Ergonomics is used to evaluate how you do tasks and to identify any risk factors that might lead to injury. Then, once identified, the next step is to find the best solution to eliminate risks or manage hazards. Your individual capabilities and limitations are considered to ensure tasks, equipment and your environment are best-suited to fit your needs.

What are musculoskeletal disorders?

They are disorders that affect the human body’s movement. Ergonomic conditions are disorders of the soft tissues, specifically of the muscles, nerves, tendons, ligaments, joints, cartilage, blood vessels and spinal discs. If you experience pain or injury in your soft tissues, it might be caused by factors such as repetition (keying or mousing), force, awkward posture (is your computer monitor adjusted properly?), contact stress or vibration. To avoid confusion from other types of injuries, it should be noted that ergonomics disorders are not caused by slips, trips, falls or motor vehicle collisions. But car crashes can bring about the onset of ergonomics injury.

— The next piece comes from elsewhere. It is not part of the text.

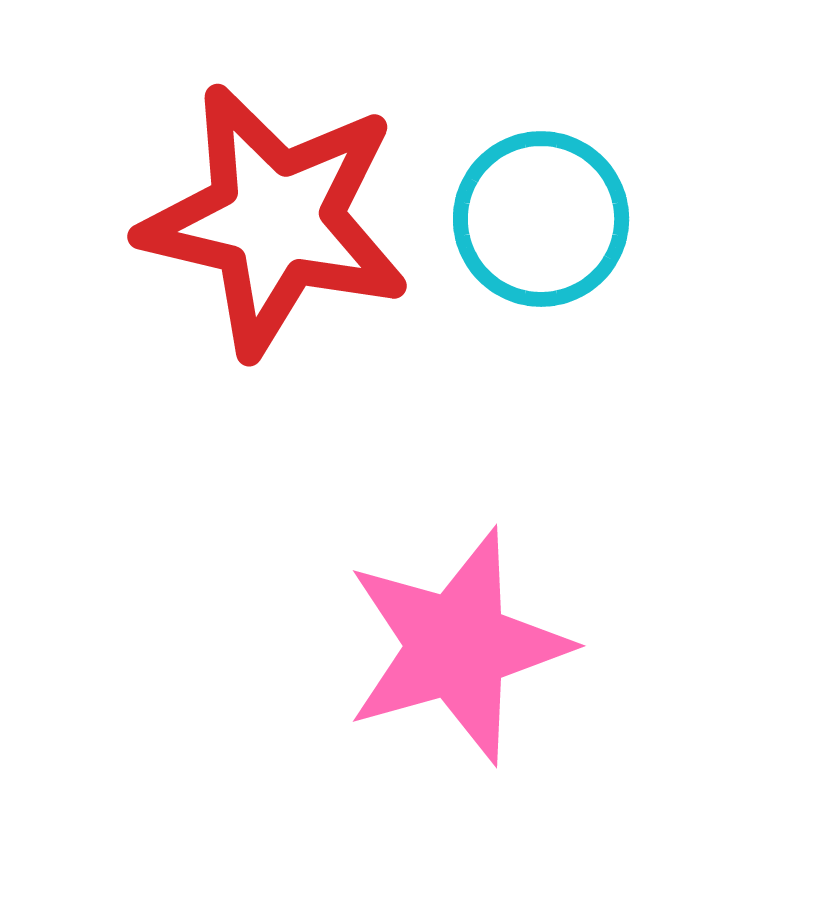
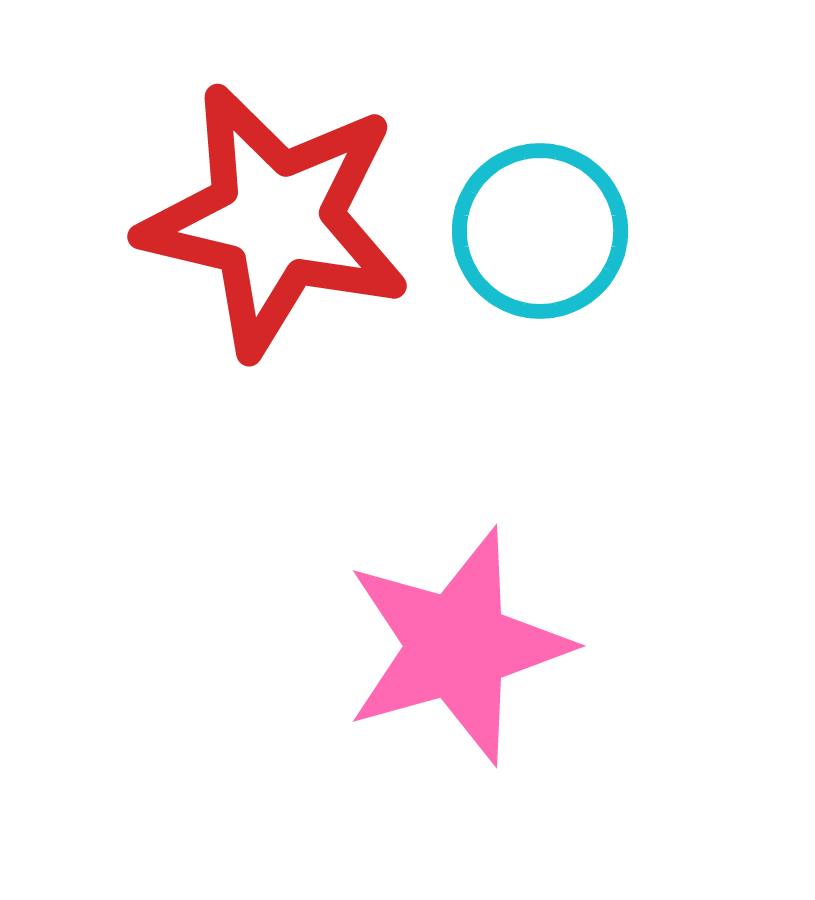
cyan circle: moved 1 px left, 12 px down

Recognizing ergonomic symptoms

Common ergonomic symptoms include tenderness or numbness in soft tissue areas, tingling, swelling and pain. Sometimes difficulty moving or using an extremity is a symptom. These symptoms may trigger trauma or a disorder related to ergonomic conditions. If you are experiencing ergonomics symptoms, contact your human resources representative or safety professional. Then, if they are unable to determine the cause of your pain, see your physician or occupational physician.

Ergonomic risk factors

The main categories of ergonomic risk are:

  • Environment – risks found in your work environment (lighting, temperature, noise)
  • Equipment – risks associated with the equipment you use and proper fit/adjustment (desk, chair, computer, keyboard, monitor and vibrating machinery such as a jackhammer)
  • Work practices – risks caused by work requirements, processes or procedures (standing, repetitive motions such as assembly line jobs and skipping breaks)
  • Individual – risks that are unique to you as an individual, such as a physical characteristic, habits and behavior (height, fitness, limitations)

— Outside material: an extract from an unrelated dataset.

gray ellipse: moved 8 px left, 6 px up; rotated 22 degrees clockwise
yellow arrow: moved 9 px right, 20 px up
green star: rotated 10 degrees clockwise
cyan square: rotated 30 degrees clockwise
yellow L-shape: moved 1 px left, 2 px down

Repetitive movements that may be non-strenuous or strenuous can cause musculoskeletal disorders. Some conditions can be brought on by:

  • Sudden increase in your workload
  • Introduction of a new process to your work routine
  • Use of vibrating tools
  • Maintaining poor or unhealthy posture

Common ergonomic problems

You probably have heard of many of these common ergonomic problems: bursitis (inflammation of fluid- filled pads that act as cushions at the joints), carpal tunnel syndrome, osteoarthritis, tendonitis, tension (neck or shoulder, often the result of a pinched nerve) and trigger finger.

If you have been diagnosed with one of these conditions and your work tasks, equipment and environment have not changed, be sure to talk with your supervisor, HR rep or safety professional to find ways to adjust your work station and alter your patterns so they will not stress your soft tissues.

Ergonomic solutions

To help minimize and possibly eliminate ergonomic risk factors, there are some steps you can take. Be sure to talk with an ergonomics expert to identify what is causing the symptoms and to find solutions to eliminate or reduce risks.

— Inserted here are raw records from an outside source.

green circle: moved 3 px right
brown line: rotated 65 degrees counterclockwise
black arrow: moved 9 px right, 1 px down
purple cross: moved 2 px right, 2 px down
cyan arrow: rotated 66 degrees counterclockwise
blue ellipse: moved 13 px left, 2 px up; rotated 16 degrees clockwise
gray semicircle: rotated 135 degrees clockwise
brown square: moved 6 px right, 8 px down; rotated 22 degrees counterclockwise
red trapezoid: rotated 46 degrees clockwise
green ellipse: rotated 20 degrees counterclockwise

Anti-fatigue mats can help if you’re standing for long periods of time, particularly on concrete surfaces. Alternating repetitive tasks with non-repetitive tasks at regular intervals or increasing the number of breaks from repetitive work also can reduce or eliminate ergonomic risk factors you may be subjected to in all facets of your life. Consider alternating different muscle groups – if you have to manually stack items, alternate with periodic rest breaks or more sedentary tasks like entering shipping data into a computer. Taking appropriate steps could lead to an increase in productivity. You should experience fewer injuries and fewer lost work days.